To produce a practical, useful estimate of astronaut fracture risk, we combined simple biomechanical loading models with simple, physics-based bone fracture models, based on carefully considered choices for the underlying data that ties the model equations to real life physics. We used the well-established Monte Carlo approach to characterize uncertainty. We derived model parameters from astronaut data for space mission scenarios whenever possible, and from populations that most closely matched that of the target cohort otherwise. When the nature of the loading and population was well-characterized, the model provided excellent performance in comparison to experimental data and calculations from higher fidelity models in terms of ground reaction forces, skeletal loading, fracture risk index (FRI), and probability of fracture. We seek further confirmation of our fracture model at low BMD, corresponding to the elderly on earth and astronauts after long periods in reduced gravity. At this time, it is unknown if the characteristics of bone microarchitecture of the latter is directly analogous to that of bone changes due to aging.
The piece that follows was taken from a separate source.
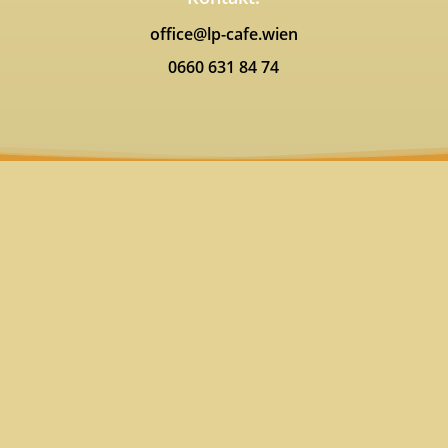
office@lp-cafe.wien
0660 631 84 74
Predictions of hip, spinal and wrist fracture probability during reference lunar and Martian missions indicated that the risk of hip fracture is low in all missions, despite the potential for substantial loss of bone mass in this area. In all scenarios, the risk of wrist fracture is the most likely type of fracture. We did not find any statistically significant differences in fracture probability by gender in any situation. The potential for spinal fracture due to lifting heavy objects is quite low while within the spacecraft, but it may pose a risk during EVAs on Mars missions due to the weight of the spacesuit and compromised bone integrity resulting from an extended period in reduced gravity. The risk of spinal fracture due to up to 2-m jumps or falls on the moon appears to pose limited risk, but similar 2-m drops or greater on Mars should be considered more carefully for adverse consequences.